The OR has adopted a new goal: to finish 80 percent of cases within 15 percent of the scheduled case length. The system will also allow eventual case-length benchmark reporting to support standardizing case lengths.

Instrument control

Vanderbilt recently outgrew its on-site sterilization facility, and Feistritzer said the introduction earlier this year of off-site sterilization by an outside vendor has created some difficulties. The recent management system upgrade is expected to help fix the problems, allowing greater assurance that instruments will be available when and where they’re needed. Once the OR takes a full inventory of its instruments, as each new case is scheduled, conflict checking will assure that there are enough instruments to go around. The system will also track instruments as they cycle between use in the OR and sterilization at the vendor’s off-site facility. With more than 10 bar code scanning points along the instrument processing route, the OR will know precisely where its instruments are at any moment. The tracking system will be implemented in January.

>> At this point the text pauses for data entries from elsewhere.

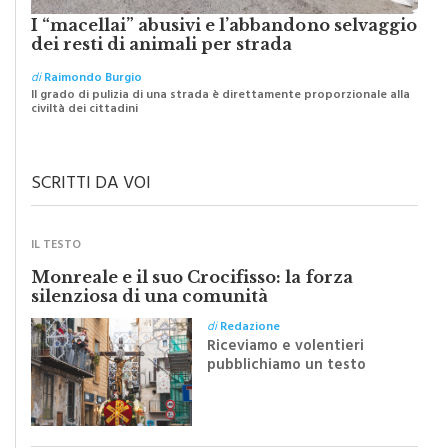
I “macellai” abusivi e l’abbandono selvaggio
dei resti di animali per strada
di
Raimondo Burgio
Il grado di pulizia di una strada è direttamente proporzionale alla
civiltà dei cittadini
SCRITTI DA VOI
IL TESTO
Monreale e il suo Crocifisso: la forza
silenziosa di una comunità
di
Redazione
Riceviamo e volentieri
pubblichiamo un testo
inviato dalla scrittrice
monrealese Mariella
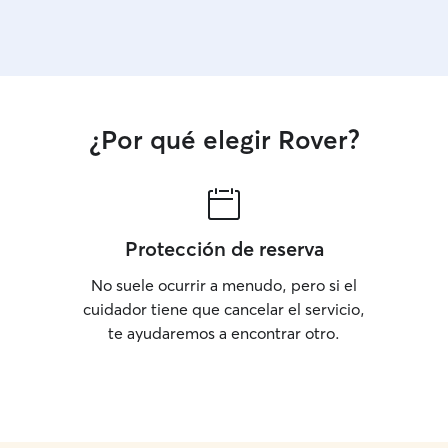
¿Por qué elegir Rover?
Protección de reserva
No suele ocurrir a menudo, pero si el
cuidador tiene que cancelar el servicio,
te ayudaremos a encontrar otro.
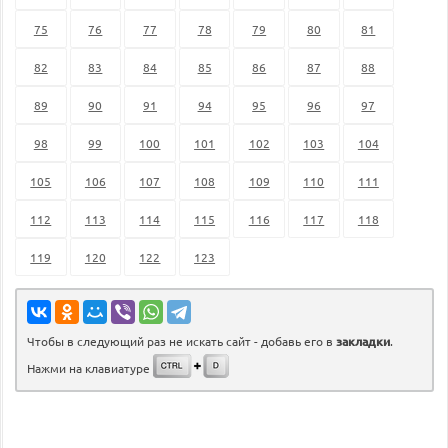
75
76
77
78
79
80
81
82
83
84
85
86
87
88
89
90
91
94
95
96
97
98
99
100
101
102
103
104
105
106
107
108
109
110
111
112
113
114
115
116
117
118
119
120
122
123
Чтобы в следующий раз не искать сайт - добавь его в
закладки
.
Нажми на клавиатуре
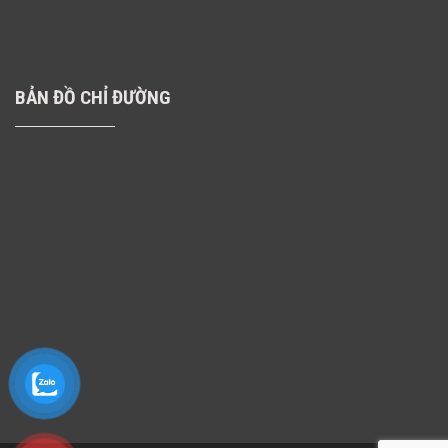
BẢN ĐỒ CHỈ ĐƯỜNG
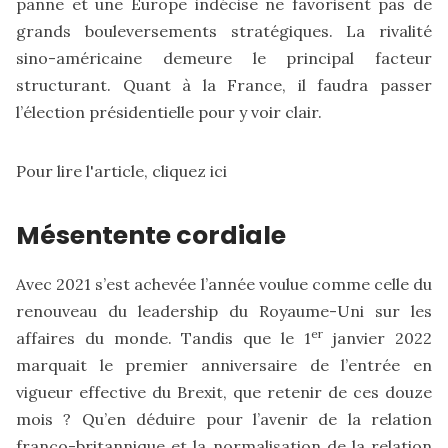
panne et une Europe indécise ne favorisent pas de
grands bouleversements stratégiques. La rivalité
sino-américaine demeure le principal facteur
structurant. Quant à la France, il faudra passer
l’élection présidentielle pour y voir clair.
Pour lire l'article,
cliquez ici
Mésentente cordiale
Avec 2021 s’est achevée l’année voulue comme celle du
renouveau du leadership du Royaume-Uni sur les
er
affaires du monde. Tandis que le 1
janvier 2022
marquait le premier anniversaire de l’entrée en
vigueur effective du Brexit, que retenir de ces douze
mois ? Qu’en déduire pour l’avenir de la relation
franco-britannique et la normalisation de la relation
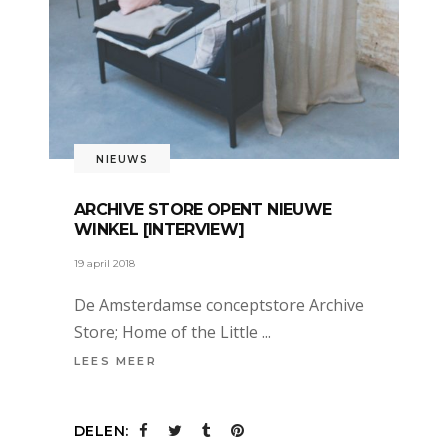
NIEUWS
ARCHIVE STORE OPENT NIEUWE
WINKEL [INTERVIEW]
19 april 2018
De Amsterdamse conceptstore Archive
Store; Home of the Little
LEES MEER
DELEN:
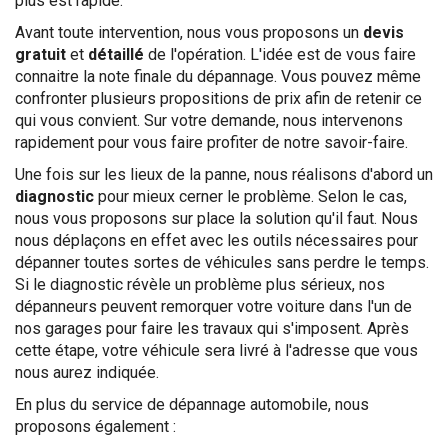
plus est rapide.
Avant toute intervention, nous vous proposons un
devis
gratuit
et
détaillé
de l'opération. L'idée est de vous faire
connaitre la note finale du dépannage. Vous pouvez même
confronter plusieurs propositions de prix afin de retenir ce
qui vous convient. Sur votre demande, nous intervenons
rapidement pour vous faire profiter de notre savoir-faire.
Une fois sur les lieux de la panne, nous réalisons d'abord un
diagnostic
pour mieux cerner le problème. Selon le cas,
nous vous proposons sur place la solution qu'il faut. Nous
nous déplaçons en effet avec les outils nécessaires pour
dépanner toutes sortes de véhicules sans perdre le temps.
Si le diagnostic révèle un problème plus sérieux, nos
dépanneurs peuvent remorquer votre voiture dans l'un de
nos garages pour faire les travaux qui s'imposent. Après
cette étape, votre véhicule sera livré à l'adresse que vous
nous aurez indiquée.
En plus du service de dépannage automobile, nous
proposons également :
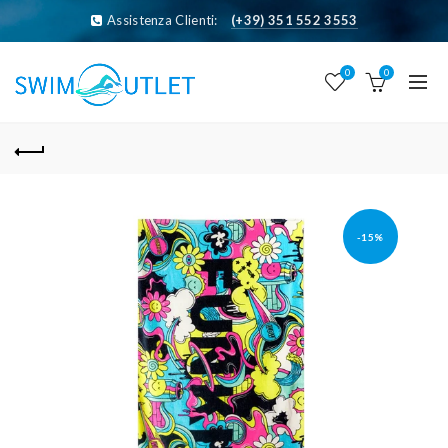
Assistenza Clienti:
(+39) 351 552 3553
0
0
-15%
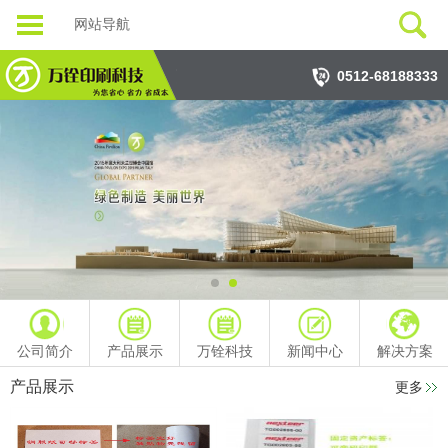
网站导航
0512-68188333
公司简介
产品展示
万铨科技
新闻中心
解决方案
产品展示
更多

Surgeon preference management and easier cost analysis

In the interest of efficiency the OR has for years worked with surgeons to standardize the supplies and equipment used for a given procedure. The recent management system upgrade gave added impetus to standardization of these surgeon preferences. It’s now easier to spot any preferences that vary from the standard. In addition, charges for supplies and OR rooms are now generated by the same system. All this means that automated OR cost reporting is possible for the first time. Reporting has begun by surgeon, surgical procedure and surgical service.

Preop checklist

Lack of complete preoperative documentation is a perennial source of delay and inefficiency in the OR. The often missing documents include the preoperative history and physical, patient consent for the procedure and notice of insurance authorization. “There are a large number of delays due to incomplete documentation and unresolved insurance issues,” Higgins said.

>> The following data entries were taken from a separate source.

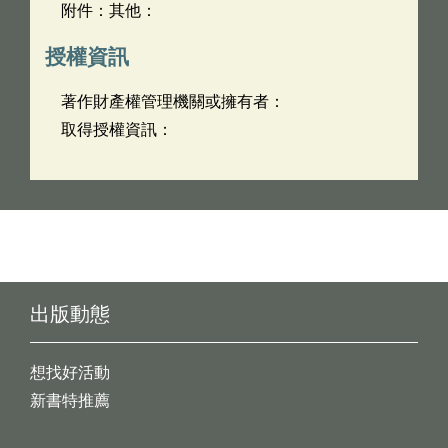
附件：其他：
授權資訊
著作財產權管理機關或擁有者：
取得授權資訊：
出版動態
想找好活動
新書特推薦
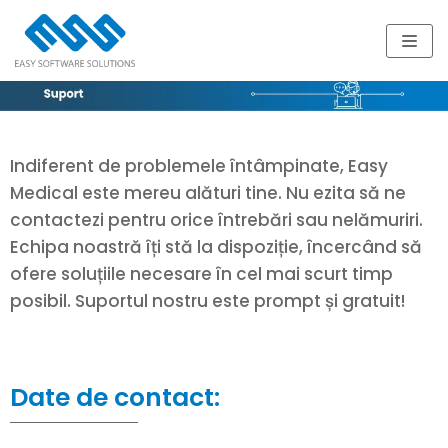
Skip
to
content
Indiferent de problemele întâmpinate, Easy
Medical este mereu alături tine. Nu ezita să ne
contactezi pentru orice întrebări sau nelămuriri.
Echipa noastră îți stă la dispoziție, încercând să
ofere soluțiile necesare în cel mai scurt timp
posibil. Suportul nostru este prompt și gratuit!
Date de contact:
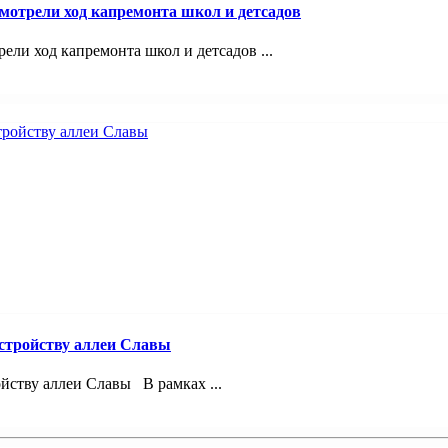
смотрели ход капремонта школ и детсадов
ели ход капремонта школ и детсадов ...
устройству аллеи Славы
йству аллеи Славы В рамках ...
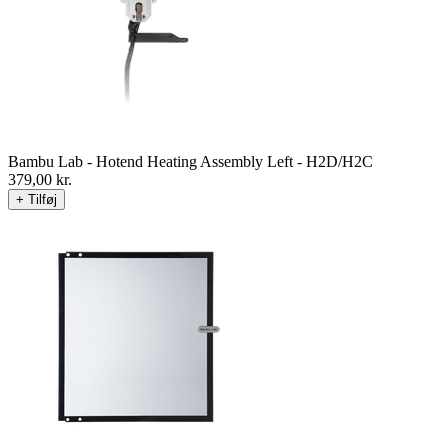
Bambu Lab - Hotend Heating Assembly Left - H2D/H2C
379,00
kr.
+ Tilføj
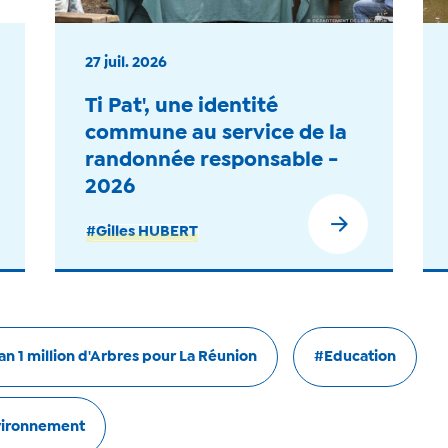
27 juil. 2026
Ti Pat', une identité
commune au service de la
randonnée responsable -
2026
#Gilles HUBERT
an 1 million d'Arbres pour La Réunion
#Education
ironnement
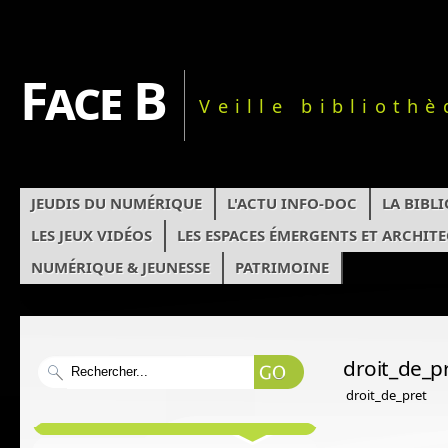
Face B
Veille biblioth
JEUDIS DU NUMÉRIQUE
L'ACTU INFO-DOC
LA BIBL
LES JEUX VIDÉOS
LES ESPACES ÉMERGENTS ET ARCHIT
NUMÉRIQUE & JEUNESSE
PATRIMOINE
droit_de_p
droit_de_pret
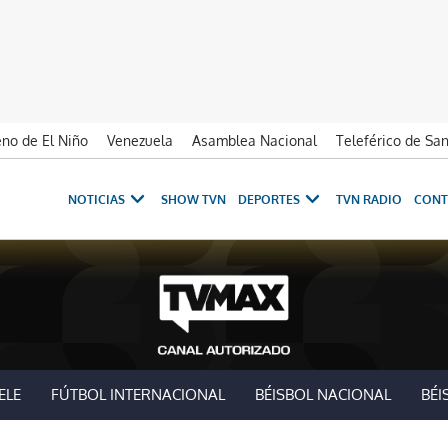
no de El Niño
Venezuela
Asamblea Nacional
Teleférico de Sa
NOTICIAS
SHOW TVN
DEPORTES
TVN RADIO
CONT
ELE
FÚTBOL INTERNACIONAL
BÉISBOL NACIONAL
BÉI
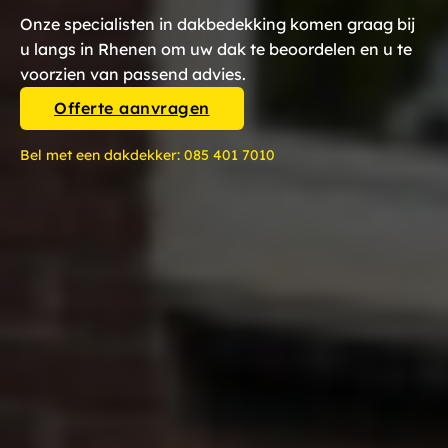
Onze specialisten in dakbedekking komen graag bij
u langs in Rhenen om uw dak te beoordelen en u te
voorzien van passend advies.
Offerte aanvragen
Bel met een dakdekker:
085 401 7010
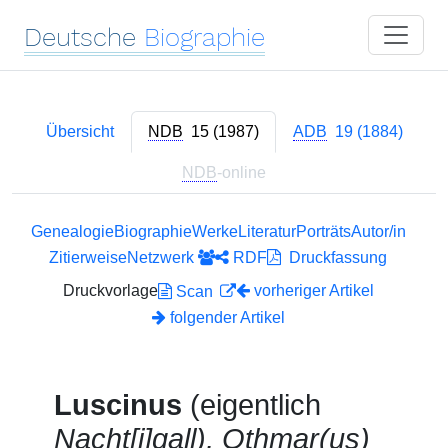
Deutsche
Biographie
Übersicht
NDB
15 (1987)
ADB
19 (1884)
NDB
-online
Genealogie
Biographie
Werke
Literatur
Porträts
Autor/in
Zitierweise
Netzwerk
RDF
Druckfassung
Druckvorlage
vorheriger Artikel
Scan
folgender Artikel
Luscinus
(eigentlich
Nacht[i]gall), Othmar(us)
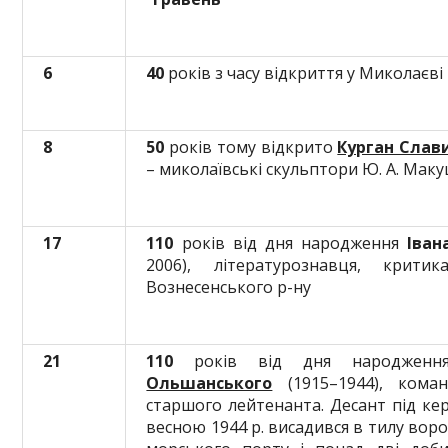
6
40
років з часу відкриття у Миколаєві
8
50
років тому відкрито
Курган Слав
– миколаївські скульптори Ю. А. Маку
17
110
років від дня народження
Іван
2006), літературознавця, крит
Вознесенського р-ну
21
110
років від дня народжен
Ольшанського
(1915–1944), коман
старшого лейтенанта. Десант під ке
весною 1944 р. висадився в тилу вор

As surgical clinics automate under the E3 initiative, preop documents will either be created electronically or scanned into the system and indexed to the medical record. The informatics center has created a preoperative checklist in StarPanel, viewable by patient, by date, by surgeon or by surgical service. This white board will allow surgical services to survey the status of documentation. “Performance of the checklist will create a huge return for the OR,” Higgins said.